▶ [Work order]
All of the listing should be output exactly, apart from the pictures.

[Opening Provided information section]

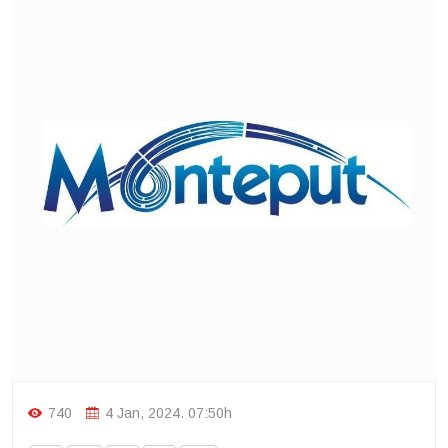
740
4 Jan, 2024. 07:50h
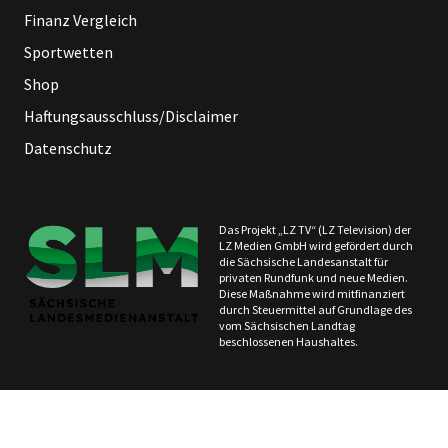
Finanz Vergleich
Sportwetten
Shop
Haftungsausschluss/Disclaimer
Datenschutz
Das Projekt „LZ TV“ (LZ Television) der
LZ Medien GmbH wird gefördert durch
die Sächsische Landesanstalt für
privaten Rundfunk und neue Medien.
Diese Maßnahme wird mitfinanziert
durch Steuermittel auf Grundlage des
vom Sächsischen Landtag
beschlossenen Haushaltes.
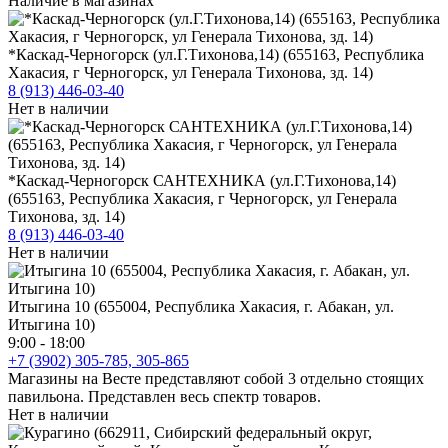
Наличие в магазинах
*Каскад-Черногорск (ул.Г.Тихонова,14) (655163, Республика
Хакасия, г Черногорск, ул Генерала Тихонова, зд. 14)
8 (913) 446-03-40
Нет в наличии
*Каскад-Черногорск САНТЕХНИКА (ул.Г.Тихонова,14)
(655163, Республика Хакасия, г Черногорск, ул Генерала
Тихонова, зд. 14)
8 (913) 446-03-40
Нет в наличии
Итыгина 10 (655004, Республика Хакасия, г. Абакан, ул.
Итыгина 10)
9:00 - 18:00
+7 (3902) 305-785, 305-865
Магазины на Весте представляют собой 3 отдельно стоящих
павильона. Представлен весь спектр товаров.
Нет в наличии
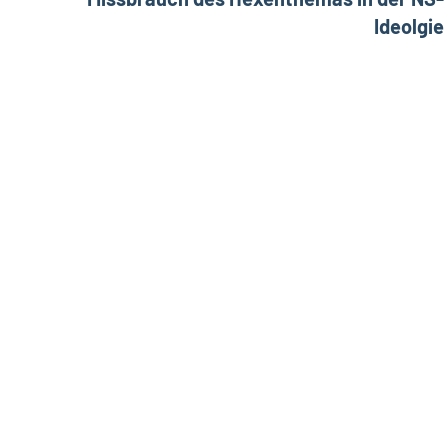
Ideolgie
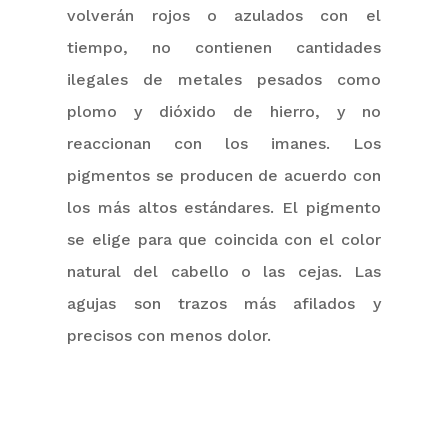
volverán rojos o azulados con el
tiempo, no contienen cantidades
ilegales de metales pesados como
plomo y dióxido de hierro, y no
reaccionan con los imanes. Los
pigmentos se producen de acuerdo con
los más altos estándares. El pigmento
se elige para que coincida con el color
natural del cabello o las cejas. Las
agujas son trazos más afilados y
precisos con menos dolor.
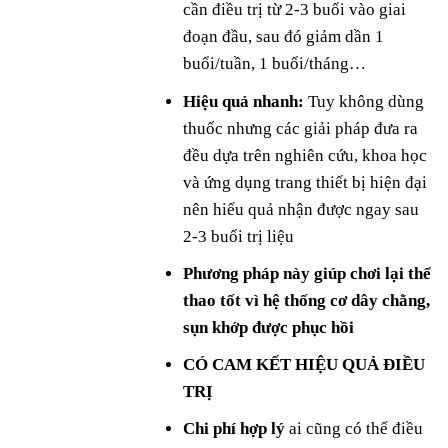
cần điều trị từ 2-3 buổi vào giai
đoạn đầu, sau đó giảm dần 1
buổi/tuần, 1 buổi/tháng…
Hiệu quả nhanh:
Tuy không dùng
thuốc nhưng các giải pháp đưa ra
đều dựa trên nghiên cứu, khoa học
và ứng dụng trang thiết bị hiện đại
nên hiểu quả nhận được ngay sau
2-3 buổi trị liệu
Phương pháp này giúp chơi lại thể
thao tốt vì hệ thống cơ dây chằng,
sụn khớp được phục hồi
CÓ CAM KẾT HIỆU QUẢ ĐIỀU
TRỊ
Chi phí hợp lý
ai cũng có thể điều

[Closing Provided information section]

▶ [Output of the task]
740
4 Jan, 2024. 07:50h
Finanz Vergleich
Sportwetten
Shop
Haftungsausschluss/Disclaimer
Datenschutz
Das Projekt „LZ TV“ (LZ Television) der
LZ Medien GmbH wird gefördert durch
die Sächsische Landesanstalt für
privaten Rundfunk und neue Medien.
Diese Maßnahme wird mitfinanziert
durch Steuermittel auf Grundlage des
vom Sächsischen Landtag
beschlossenen Haushaltes.
Наличие в магазинах
*Каскад-Черногорск (ул.Г.Тихонова,14) (655163, Республика
Хакасия, г Черногорск, ул Генерала Тихонова, зд. 14)
8 (913) 446-03-40
Нет в наличии
*Каскад-Черногорск САНТЕХНИКА (ул.Г.Тихонова,14)
(655163, Республика Хакасия, г Черногорск, ул Генерала
Тихонова, зд. 14)
8 (913) 446-03-40
Нет в наличии
Итыгина 10 (655004, Республика Хакасия, г. Абакан, ул.
Итыгина 10)
9:00 - 18:00
+7 (3902) 305-785, 305-865
Магазины на Весте представляют собой 3 отдельно стоящих
павильона. Представлен весь спектр товаров.
Нет в наличии
Ideolgie
volverán rojos o azulados con el
tiempo, no contienen cantidades
ilegales de metales pesados como
plomo y dióxido de hierro, y no
reaccionan con los imanes. Los
pigmentos se producen de acuerdo con
los más altos estándares. El pigmento
se elige para que coincida con el color
natural del cabello o las cejas. Las
agujas son trazos más afilados y
precisos con menos dolor.
cần điều trị từ 2-3 buổi vào giai
đoạn đầu, sau đó giảm dần 1
buổi/tuần, 1 buổi/tháng…
Hiệu quả nhanh:
Tuy không dùng
thuốc nhưng các giải pháp đưa ra
đều dựa trên nghiên cứu, khoa học
và ứng dụng trang thiết bị hiện đại
nên hiểu quả nhận được ngay sau
2-3 buổi trị liệu
Phương pháp này giúp chơi lại thể
thao tốt vì hệ thống cơ dây chằng,
sụn khớp được phục hồi
CÓ CAM KẾT HIỆU QUẢ ĐIỀU
TRỊ
Chi phí hợp lý
ai cũng có thể điều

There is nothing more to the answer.